> **Aim of the exercise**
Report back each line of the records that contains the string "jinak".

# # # #

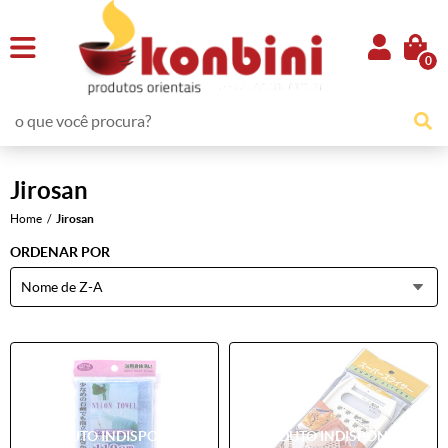
0
Jirosan
Home
Jirosan
ORDENAR POR
Nome de Z-A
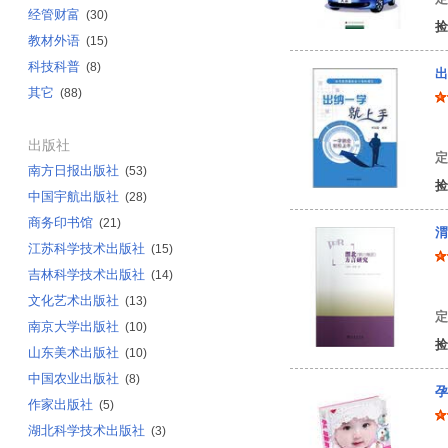
经管财富
(30)
捡
教材外语
(15)
科技科普
(8)
出
其它
(88)
代
出版社
定
南方日报出版社
(53)
捡
中国宇航出版社
(28)
商务印书馆
(21)
渭
江苏科学技术出版社
(15)
吉林科学技术出版社
(14)
丁
文化艺术出版社
(13)
定
南京大学出版社
(10)
捡
山东美术出版社
(10)
中国农业出版社
(8)
孕
作家出版社
(5)
湖北科学技术出版社
(3)
王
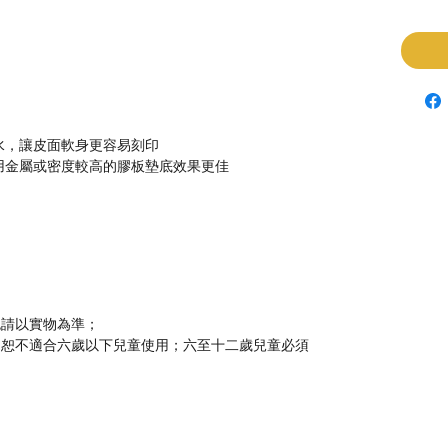
水，讓皮面軟身更容易刻印
用金屬或密度較高的膠板墊底效果更佳
色請以實物為準；
，恕不適合六歲以下兒童使用；六至十二歲兒童必須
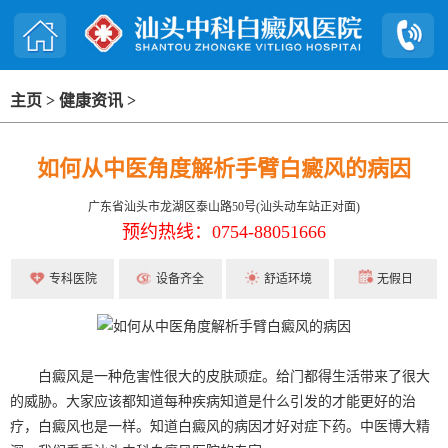
主页
>
健康资讯
>
如何从中医角度解析手臂白癜风的病因
广东省汕头市龙湖区泰山路50号(汕头动车站正对面)
预约热线：0754-88051666
专科医院
设备齐全
舒适环境
无假日
白癜风是一种危害性很大的皮肤顽症。给门都得生活带来了很大
的威胁。大家应该都知道每种疾病知道是什么引发的才能更好的治
疗，白癜风也是一样。知道白癜风的病因才好对症下药。中医博大精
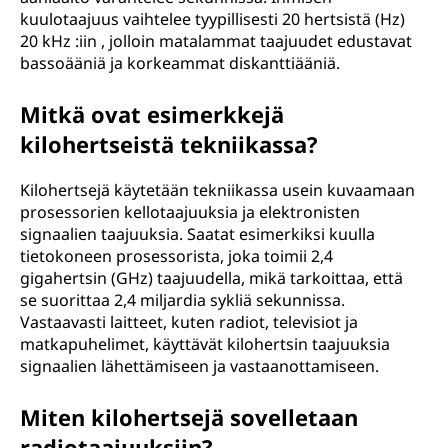
kuulotaajuus vaihtelee tyypillisesti 20 hertsistä (Hz)
20 kHz :iin , jolloin matalammat taajuudet edustavat
bassoääniä ja korkeammat diskanttiääniä.
Mitkä ovat esimerkkejä
kilohertseistä tekniikassa?
Kilohertsejä käytetään tekniikassa usein kuvaamaan
prosessorien kellotaajuuksia ja elektronisten
signaalien taajuuksia. Saatat esimerkiksi kuulla
tietokoneen prosessorista, joka toimii 2,4
gigahertsin (GHz) taajuudella, mikä tarkoittaa, että
se suorittaa 2,4 miljardia sykliä sekunnissa.
Vastaavasti laitteet, kuten radiot, televisiot ja
matkapuhelimet, käyttävät kilohertsin taajuuksia
signaalien lähettämiseen ja vastaanottamiseen.
Miten kilohertsejä sovelletaan
radiotaajuuksiin?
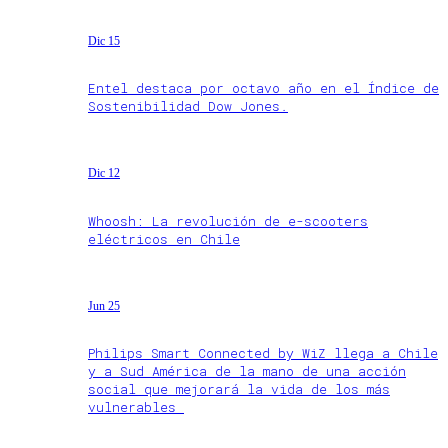
Dic 15
Entel destaca por octavo año en el Índice de
Sostenibilidad Dow Jones.
Dic 12
Whoosh: La revolución de e-scooters
eléctricos en Chile
Jun 25
Philips Smart Connected by WiZ llega a Chile
y a Sud América de la mano de una acción
social que mejorará la vida de los más
vulnerables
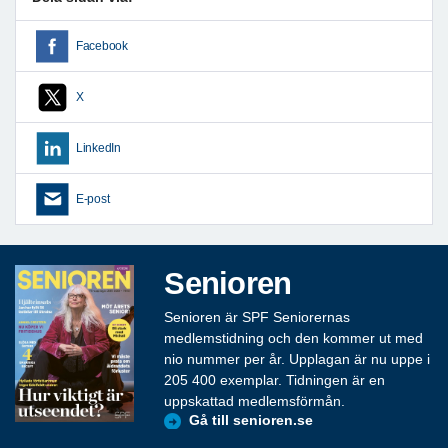
Facebook
X
LinkedIn
E-post
Senioren
Senioren är SPF Seniorernas
medlemstidning och den kommer ut med
nio nummer per år. Upplagan är nu uppe i
205 400 exemplar. Tidningen är en
uppskattad medlemsförmån.
Gå till senioren.se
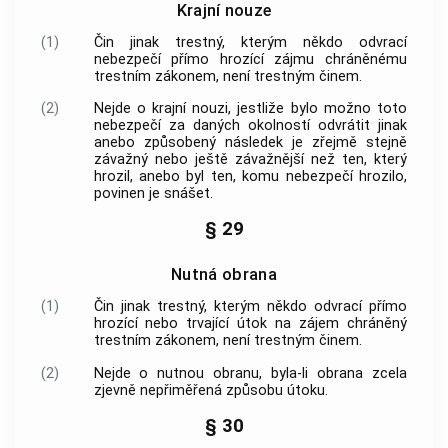
Krajní nouze
(1)
Čin jinak trestný, kterým někdo odvrací
nebezpečí přímo hrozící zájmu chráněnému
trestním zákonem
, není
trestným činem
.
(2)
Nejde o krajní nouzi, jestliže bylo možno toto
nebezpečí za daných okolností odvrátit jinak
anebo způsobený následek je zřejmě stejně
závažný nebo ještě závažnější než ten, který
hrozil, anebo byl ten, komu nebezpečí hrozilo,
povinen je snášet.
§ 29
Nutná obrana
(1)
Čin jinak trestný, kterým někdo odvrací přímo
hrozící nebo trvající útok na zájem chráněný
trestním zákonem
, není
trestným činem
.
(2)
Nejde o nutnou obranu, byla-li obrana zcela
zjevně nepřiměřená způsobu útoku.
§ 30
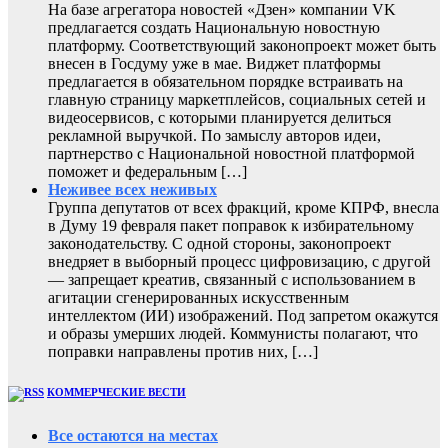
На базе агрегатора новостей «Дзен» компании VK
предлагается создать Национальную новостную
платформу. Соответствующий законопроект может быть
внесен в Госдуму уже в мае. Виджет платформы
предлагается в обязательном порядке встраивать на
главную страницу маркетплейсов, социальных сетей и
видеосервисов, с которыми планируется делиться
рекламной выручкой. По замыслу авторов идеи,
партнерство с Национальной новостной платформой
поможет и федеральным […]
Неживее всех неживых
Группа депутатов от всех фракций, кроме КПРФ, внесла
в Думу 19 февраля пакет поправок к избирательному
законодательству. С одной стороны, законопроект
внедряет в выборный процесс цифровизацию, с другой
— запрещает креатив, связанный с использованием в
агитации сгенерированных искусственным
интеллектом (ИИ) изображений. Под запретом окажутся
и образы умерших людей. Коммунисты полагают, что
поправки направлены против них, […]
КОММЕРЧЕСКИЕ ВЕСТИ
Все остаются на местах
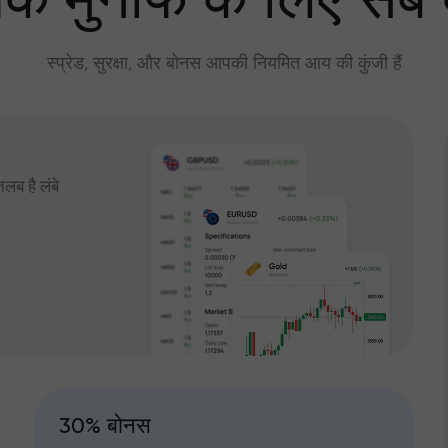
े मुनाफे के लिए सब
स्प्रेड, सुरक्षा, और बोनस आपकी नियमित आय की कुंजी हैं
तलब है लंबे
30% बोनस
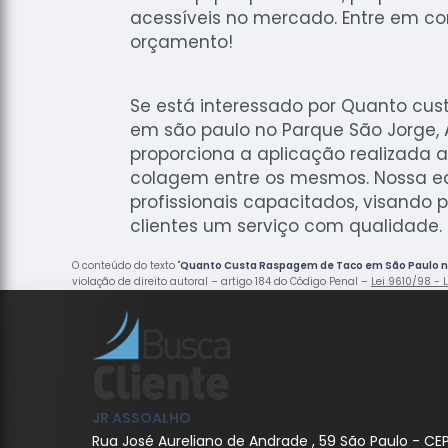
acessíveis no mercado. Entre em con
orçamento!
Se está interessado por Quanto cu
em são paulo no Parque São Jorge, 
proporciona a aplicação realizada a
colagem entre os mesmos. Nossa e
profissionais capacitados, visando 
clientes um serviço com qualidade.
O conteúdo do texto "
Quanto Custa Raspagem de Taco em São Paulo n
violação de direito autoral – artigo 184 do Código Penal –
Lei 9610/98 - L
JR ASSOALHO
Rua José Aureliano de Andrade , 59 São Paulo - CE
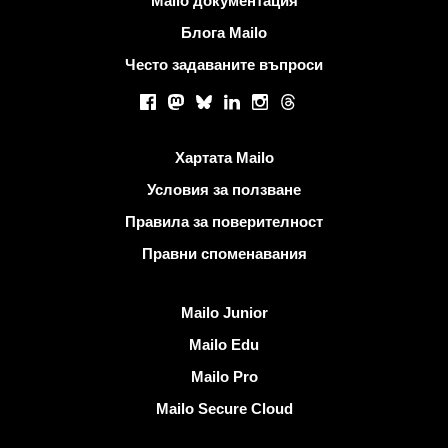
Mailo документация
Блога Mailo
Често задаваните въпроси
Социални мрежи
Facebook
Mastodon
Bluesky
LinkedIn
Instagram
Threads
Полезни връзки
Хартата Mailo
Условия за ползване
Правила за поверителност
Правни споменавания
Открийте Mailo
Mailo Junior
Mailo Edu
Mailo Pro
Mailo Secure Cloud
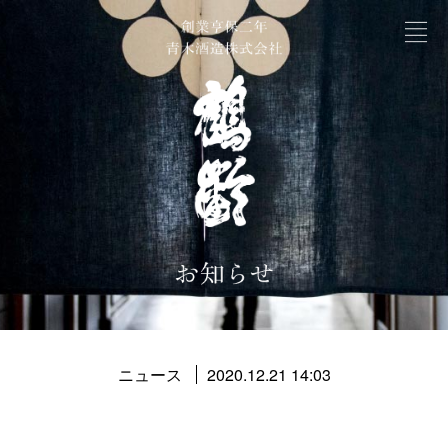
ニュース
2020.12.21 14:03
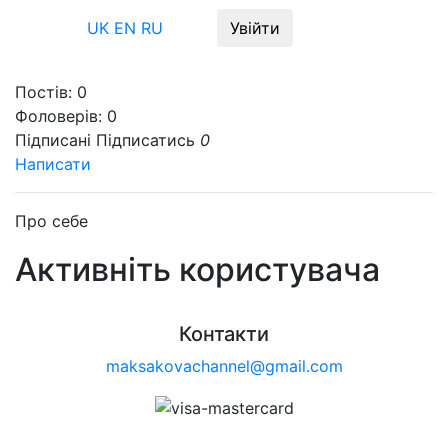
Меню
UK
EN
RU
Увійти
Постів:
0
Фоловерів:
0
Підписані
Підписатись
0
Написати
Про себе
Активніть користувача
Контакти
maksakovachannel@gmail.com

# # # #

> **Your response**
Čin jinak trestný, kterým někdo odvrací
nebezpečí za daných okolností odvrátit jinak
Čin jinak trestný, kterým někdo odvrací přímo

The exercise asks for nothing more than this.